● **Task to complete**:
Return the listing in full and exactly, but without a single picture.

● **Material for this task**:

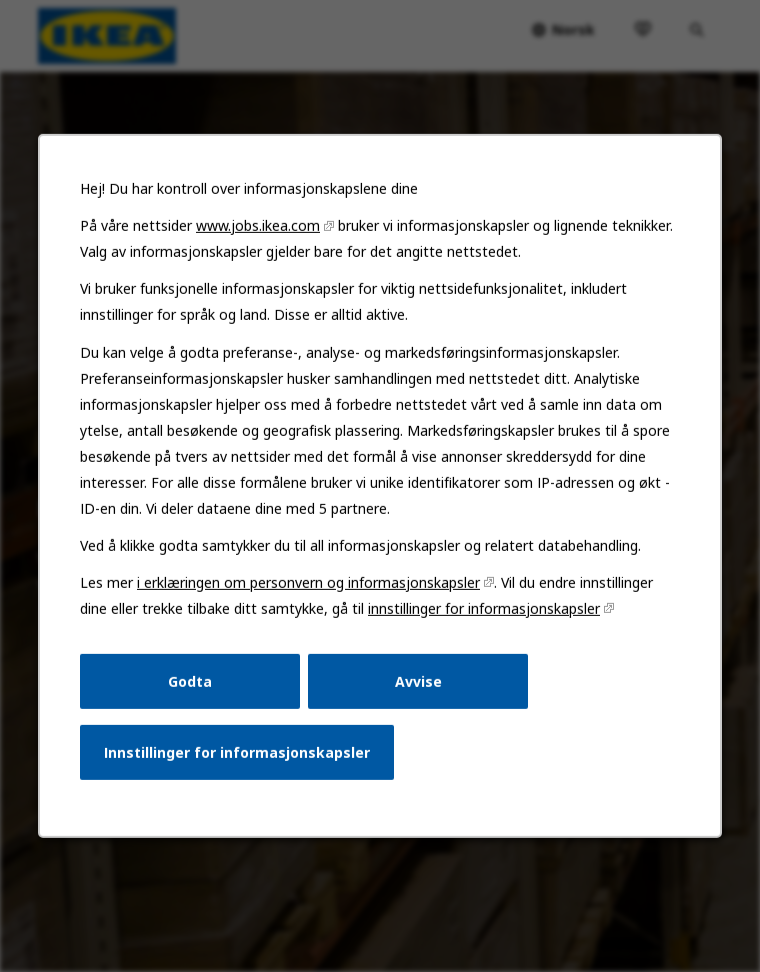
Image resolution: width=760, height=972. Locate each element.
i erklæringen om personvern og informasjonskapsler (310, 598)
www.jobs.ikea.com (261, 250)
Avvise (417, 694)
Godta (194, 694)
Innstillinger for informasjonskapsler (240, 763)
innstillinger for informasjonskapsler (481, 623)
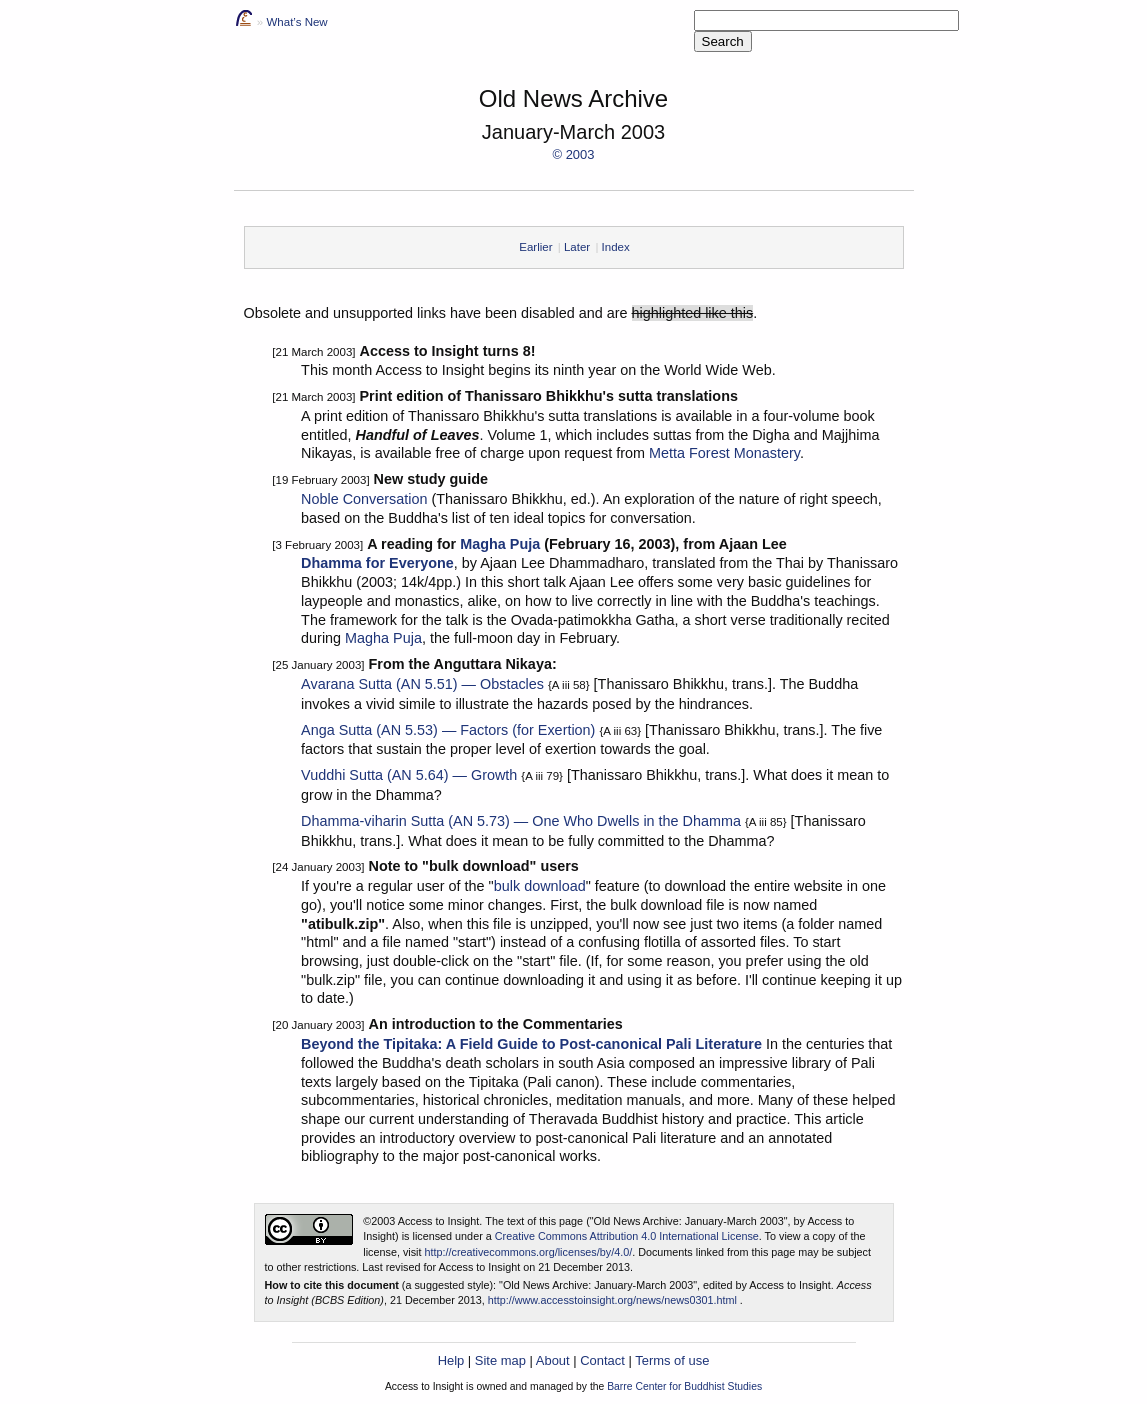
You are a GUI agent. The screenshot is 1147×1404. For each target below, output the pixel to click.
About (553, 1360)
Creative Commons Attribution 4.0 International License (627, 1236)
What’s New (296, 22)
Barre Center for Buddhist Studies (684, 1386)
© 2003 (574, 154)
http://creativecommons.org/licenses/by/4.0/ (529, 1252)
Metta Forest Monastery (724, 453)
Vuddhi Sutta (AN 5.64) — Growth (409, 775)
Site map (500, 1360)
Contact (602, 1360)
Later (577, 247)
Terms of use (672, 1360)
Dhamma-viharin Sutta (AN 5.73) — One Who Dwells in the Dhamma (521, 821)
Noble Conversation (364, 499)
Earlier (535, 247)
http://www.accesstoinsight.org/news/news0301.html (612, 1300)
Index (616, 247)
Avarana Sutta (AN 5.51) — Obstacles (422, 684)
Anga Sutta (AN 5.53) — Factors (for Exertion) (448, 730)
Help (451, 1360)
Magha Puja (500, 544)
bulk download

● **Exercise answer**:
Image resolution: width=760, height=972. Locate each element.
i erklæringen om personvern og informasjonskapsler (310, 598)
www.jobs.ikea.com (261, 250)
Avvise (417, 694)
Godta (194, 694)
Innstillinger for informasjonskapsler (240, 763)
innstillinger for informasjonskapsler (481, 623)
You are a GUI agent. The screenshot is 1147×1404. For each target below, output the pixel to click.
About (553, 1360)
Creative Commons Attribution 4.0 International License (627, 1236)
What’s New (296, 22)
Barre Center for Buddhist Studies (684, 1386)
© 2003 (574, 154)
http://creativecommons.org/licenses/by/4.0/ (529, 1252)
Metta Forest Monastery (724, 453)
Vuddhi Sutta (AN 5.64) — Growth (409, 775)
Site map (500, 1360)
Contact (602, 1360)
Later (577, 247)
Terms of use (672, 1360)
Dhamma-viharin Sutta (AN 5.73) — One Who Dwells in the Dhamma (521, 821)
Noble Conversation (364, 499)
Earlier (535, 247)
http://www.accesstoinsight.org/news/news0301.html (612, 1300)
Index (616, 247)
Avarana Sutta (AN 5.51) — Obstacles (422, 684)
Anga Sutta (AN 5.53) — Factors (for Exertion) (448, 730)
Help (451, 1360)
Magha Puja (500, 544)
bulk download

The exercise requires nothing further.